Indemnité réglée, contrat réglé, visite médicale programmée. Deividas Novikovas sera le joueur d’un autre club d’ici le week-end, et à Trakai les adieux ont discrètement commencé.
Rokas Lekiatas et un coéquipier en sont venus aux mots, et pas à propos de football. Un centre d'entraînement est un petit monde, et une longue saison le rapetisse encore.
« Je respecte l'entraîneur et je ne vais pas rester assis à prétendre que je suis heureux. » C'est la phrase la plus courante du football, et elle n'a jamais été la fin d'une histoire.
Les mots qu'un kiné prononce lentement. 14 jours, c'est ce que le club annoncera, et quiconque a déjà entendu ce diagnostic sait que le chiffre est le moindre du problème : le genou revient avant le joueur.
Il ne s'agissait pas de football, et tous ceux qui ont vu la scène le savent. Deux hommes qui doivent jouer ensemble samedi se sont dit cette semaine au Zalgiris des choses qui prendront plus d'une semaine à effacer.
Effectif01/11/2027
Danil Prutsev s'accroche avec un coéquipier sur les exigences
La plus vieille dispute de n'importe quel vestiaire et la seule qui porte vraiment sur le football : l'un trouve que l'autre n'en met pas assez. C'est aussi celle qu'un entraîneur, en privé, n'est pas fâché de voir arriver.
« Je suis reconnaissant pour les matchs, mais je ne suis pas devenu footballeur pour être la pièce de rechange de quelqu'un. » Il veut être à Zalgiris, et 0 apparitions en 21 matchs disent qu'il a mérité qu'on l'écoute.
« J'ai tout donné, mais ma famille n'est pas ici — et moi non plus, à vrai dire. » On peut corriger une mauvaise passe à l'entraînement.

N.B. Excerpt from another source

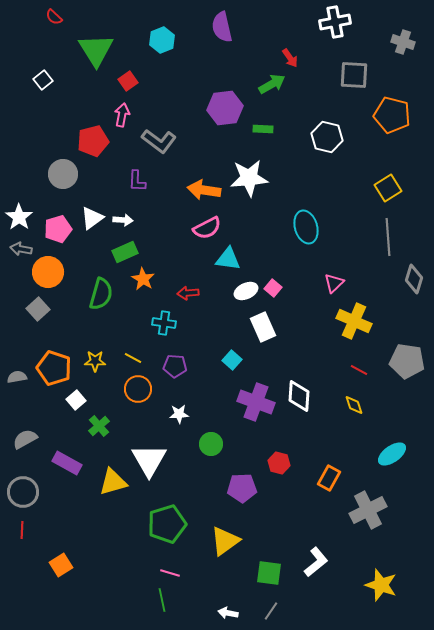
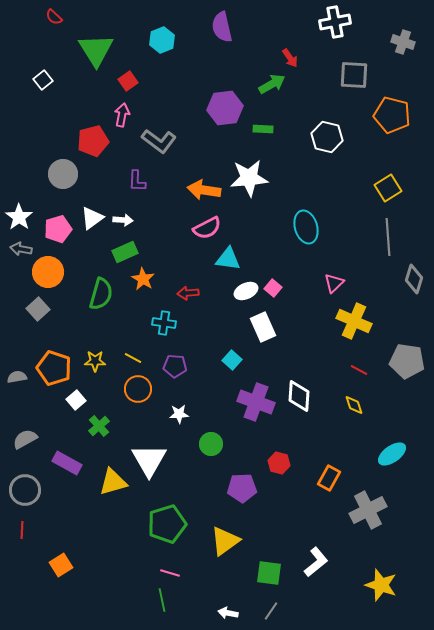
gray circle at (23, 492): moved 2 px right, 2 px up
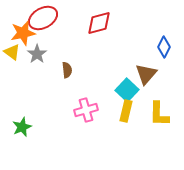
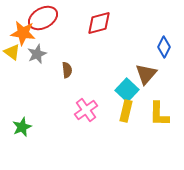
orange star: rotated 20 degrees clockwise
gray star: rotated 12 degrees clockwise
pink cross: rotated 20 degrees counterclockwise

De cela, personne n'a jamais été corrigé, et le Zalgiris le sait.
Une blessure au genou de la pire espèce pour Donatas Sernas
105 jours selon l'estimation, et une longue année de rééducation, privée et sans gloire, que personne ne regarde. Le Trakai perd un footballeur ; lui perd bien davantage qu'une saison.
Il ne s'agissait pas de football, et tous ceux qui ont vu la scène le savent. Deux hommes qui doivent jouer ensemble samedi se sont dit cette semaine au Trakai des choses qui prendront plus d'une semaine à effacer.
Quelqu'un a dit tout haut ce que plusieurs pensaient de la façon dont un autre s'entraîne, et Lazar Sajčić était au milieu. La seule dispute de vestiaire qui porte vraiment sur le football.
Ce n'est jamais annoncé et c'est parfaitement visible : les plus grands après-midi de la saison continuent de le contenir. Une tribune de presse le comprend bien avant que quiconque au club en confirme un mot.
« Trente minutes, porte fermée, tout a été dit. On s’est serré la main après. » Ce qui était dans la pièce est resté dans la pièce, et Paulius Satkus s’est entraîné le lendemain matin comme un homme plus léger.
En bref
Le bancL’entraîneur plante son drapeau sur Arvydas Kuklys
Donatas Sernas touché aux ligaments du genou — 121 jours d'absence
Les mots qu'un kiné prononce lentement. 121 jours, c'est ce que le club annoncera, et quiconque a déjà entendu ce diagnostic sait que le chiffre est le moindre du problème : le genou revient avant le joueur.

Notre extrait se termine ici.